Um dos grandes desafios, nos próximos 25 a 50 anos, é como sobreviver na “vila global”. As forças da globalização são fortes, não podem ser freadas. As universidades devem aceitar isso, ao invés de tentar combatê-las. As tendências são maior integração e maior mobilidade estudantil. Empresas ao redor do mundo podem se engajar com universidades. O primeiro grande desafio é como lidar com a competição global. O segundo serão as finanças – e eles estão relacionados: as pressões financeiras nas universidades não irão desaparecer em breve. Ficarão piores por causa da competição internacional. Universidades com perdas constantes ficarão encrencadas. O terceiro ponto, nesta era de grandes expectativas e de questionamentos sobre custo-benefício, será: o que as universidades produzem de bom? Gastam muito dinheiro? Neste contexto, o desafio é inovação constante (as instituições conseguem inovar rápido o suficiente?) e como levar isso para a comunidade acadêmica, para o mercado.

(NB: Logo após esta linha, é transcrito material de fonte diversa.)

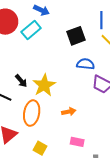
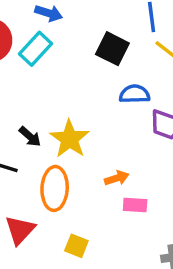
black square: (76, 36) -> (112, 49), turned -36
pink rectangle: (77, 142) -> (135, 205), moved

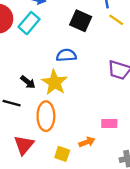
blue semicircle: (135, 94) -> (66, 55), moved
orange arrow: (117, 178) -> (87, 142), moved
pink rectangle: (135, 205) -> (109, 123), moved

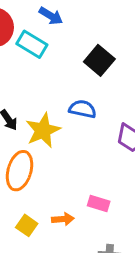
cyan rectangle: (29, 23) -> (32, 44), turned 65
blue semicircle: (66, 55) -> (83, 109), moved

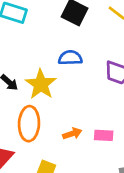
orange arrow: (63, 219) -> (72, 134), moved

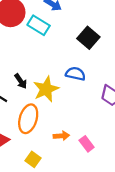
pink rectangle: (104, 135) -> (87, 144), turned 35

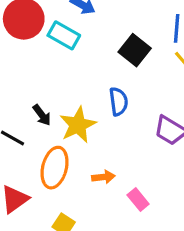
blue semicircle: (75, 74) -> (118, 101), turned 72
orange arrow: (61, 136) -> (103, 177), moved

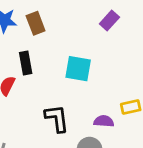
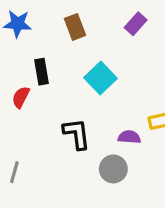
brown rectangle: (36, 23) -> (75, 27), moved
cyan square: (78, 69) -> (101, 78), turned 36

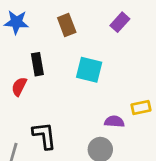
cyan square: (101, 78) -> (89, 70), turned -32
black L-shape: (77, 134) -> (44, 136), moved

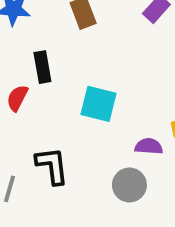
cyan square: (89, 70) -> (98, 104), moved

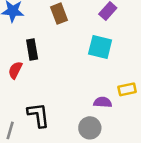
cyan square: (98, 104) -> (100, 47), moved

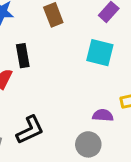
black L-shape: (38, 115) -> (30, 130), turned 72

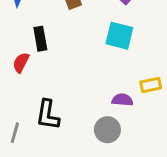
black L-shape: (30, 130) -> (48, 115), turned 124

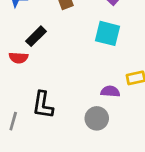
black rectangle: (40, 39) -> (36, 36), turned 55
red semicircle: (21, 63) -> (19, 58), turned -114

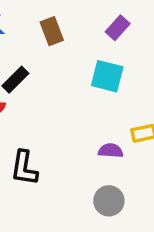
gray circle: (97, 118) -> (109, 201), moved

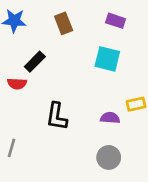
purple rectangle: (118, 28) -> (116, 21), turned 66
black L-shape: (24, 168) -> (57, 116), moved

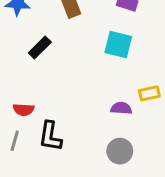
red semicircle: (17, 84) -> (24, 110), moved
black L-shape: (57, 116) -> (50, 136), moved

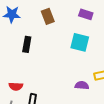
black rectangle: (40, 47) -> (27, 44), turned -35

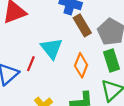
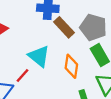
red line: (31, 64) -> (22, 76), turned 32

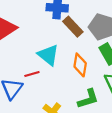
red line: (22, 76) -> (32, 74), turned 32

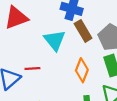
cyan triangle: (48, 55) -> (55, 40), moved

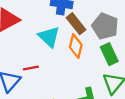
orange diamond: (82, 70) -> (76, 46), moved

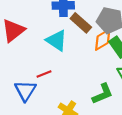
orange diamond: (76, 46) -> (103, 40), moved, turned 55

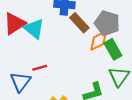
cyan triangle: (57, 40) -> (34, 29), moved

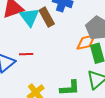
brown rectangle: (79, 23) -> (47, 17), moved

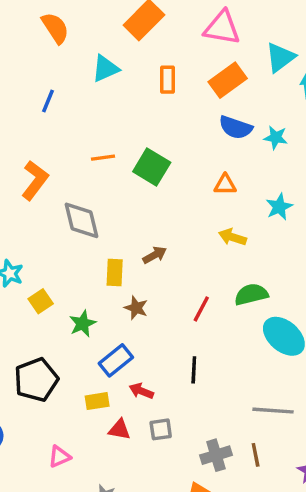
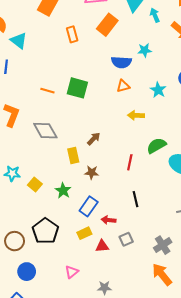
cyan triangle: (105, 68) -> (19, 41), moved, turned -42
blue semicircle: (236, 127) -> (121, 62), moved
orange line: (103, 158) -> (47, 91), turned 40

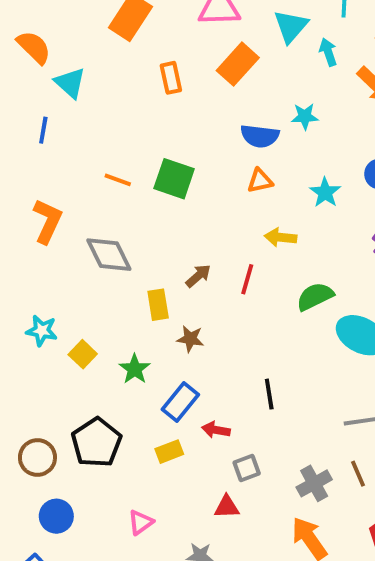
red line: (130, 162) -> (247, 279), moved
red triangle: (102, 246) -> (227, 507), moved

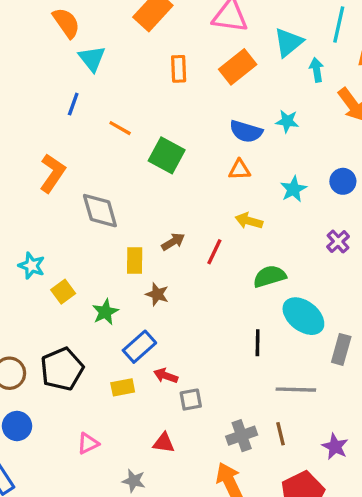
blue line: (43, 130) -> (73, 104), moved
orange line: (118, 180) -> (120, 128), moved
black line: (269, 394) -> (258, 343), moved
gray square: (247, 468) -> (191, 400), moved

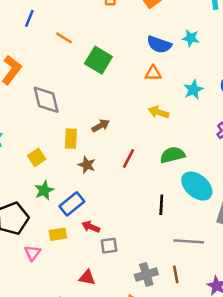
red line: (214, 252) -> (129, 158), moved
yellow square: (63, 292) -> (37, 157), moved
green star: (105, 312) -> (44, 190), moved
pink triangle: (88, 443) -> (33, 253), moved, turned -30

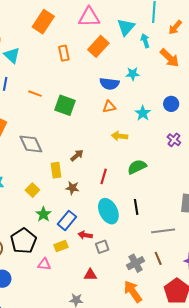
cyan ellipse: (197, 186) -> (108, 211), moved, turned 35
pink triangle: (33, 253) -> (44, 264), turned -48

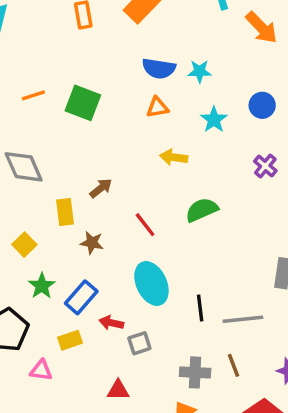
cyan star: (133, 74) -> (200, 71), moved
orange line: (35, 94) -> (33, 95), moved, turned -40
red line: (104, 176) -> (145, 225), turned -56
black line: (136, 207) -> (200, 308), moved
gray cross: (136, 263) -> (195, 372), turned 30

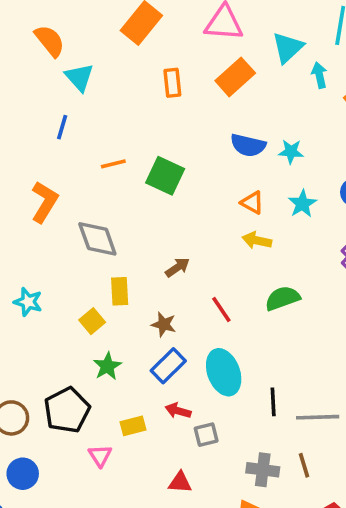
orange triangle: (157, 107) -> (252, 203), moved, turned 35
yellow rectangle: (65, 212) -> (120, 291), moved
blue rectangle: (81, 297) -> (168, 366), moved
pink triangle: (41, 370) -> (100, 456), turned 45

Estudantes cobram cursos que sejam adequados aos seus propósitos de vida.

Como as instituições particulares podem se diferenciar em um cenário tão competitivo como o que enfrentam hoje?
Precisam encontrar suas forças. Para isso, um exemplo é a análise conhecida como SWOT. Há dois modelos: um deles é fazer um pouco de tudo, em que há o risco de dispersão. Acredito que um modelo melhor seja selecionar as áreas fortes que se deve focar. Identifique cinco ou seis de 25 áreas, invista nelas e olhe com frequência se mudanças são necessárias. Mas procure por algo que se distingue em sua oferta. Se tem cinco fortes disciplinas, coloque-as para trabalhar juntas, oferecendo cursos inovadores. Unir disciplinas é importante em cursos de graduação e pós. Deve-se ver ainda se há algo especial a oferecer que outros não têm. Explore sua região, sua geografia e sua cultura para oferecer produtos distintos. Universidades no Rio, por exemplo, devem explorar o fato de que estão próximas ao mar, com praias e o Maracanã – o que o interior não pode – e, assim, oferecer algo diferente. Mesma coisa para pesquisa: fazer estudos em áreas do futebol, por exemplo. Mostre-se para o mercado, não tenha medo da sua situação.

Como capitalizar uma instituição para sempre oferecer o melhor ensino?
Deve-se contratar bons profissionais. A política de contratação, em termos de retenção, contratação e demissão, precisa ser de primeira nas três dimensões para ter a melhor equipe que puder. O capital humano é chave para a universidade. Se não, pode tentar fazer o que quiser que nunca irá funcionar.